- Contact: tech-userlevel
- Mentors: David Holland
- Duration estimate: 350h
Add a query optimizer to find(1).
Currently find builds a query plan for its search, and then executes it with little or no optimization. Add an optimizer pass on the plan that makes it run faster.
Things to concentrate on are transforms that allow skipping I/O: not calling stat(2) on files that will not be matched, for example, or not recursing into subdirectories whose contents cannot ever match. Combining successive string matches into a single match pattern might also be a win; so might precompiling match patterns into an executable match form (like with regcomp(3)).
To benefit from many of the possible optimizations it may be necessary to extend the fts(3) interface and/or extend the query plan schema or the plan execution logic. For example, currently it doesn't appear to be possible for an fts(3) client to take advantage of file type information returned by readdir(3) to avoid an otherwise unnecessary call to stat(2).

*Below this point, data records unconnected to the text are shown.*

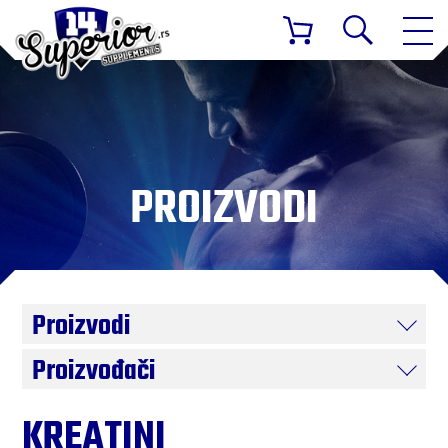
PROIZVODI
Proizvodi
Proizvođači
KREATINI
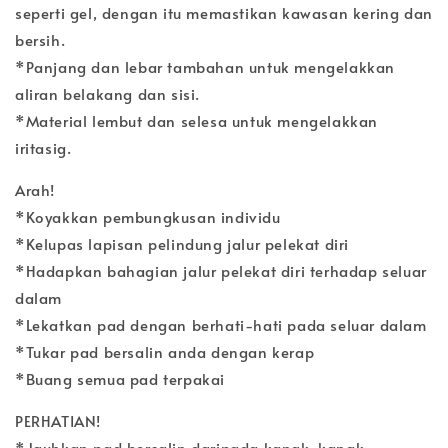
seperti gel, dengan itu memastikan kawasan kering dan
bersih.
*Panjang dan lebar tambahan untuk mengelakkan
aliran belakang dan sisi.
*Material lembut dan selesa untuk mengelakkan
iritasig.
Arah!
*Koyakkan pembungkusan individu
*Kelupas lapisan pelindung jalur pelekat diri
*Hadapkan bahagian jalur pelekat diri terhadap seluar
dalam
*Lekatkan pad dengan berhati-hati pada seluar dalam
*Tukar pad bersalin anda dengan kerap
*Buang semua pad terpakai
PERHATIAN!
*Jauhkan pad bersalin daripada kanak-kanak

Step 1 of the project is to choose a number of candidate optimizations, and for each identify the internal changes needed and the expected benefits to be gained.
Step 2 is to implement a selected subset of these based on available time and cost/benefit analysis.
It is preferable to concentrate on opportunities that can be found in find invocations likely to actually be typed by users or issued by programs or infrastructure (e.g. in pkgsrc), vs. theoretical opportunities unlikely to appear in practice.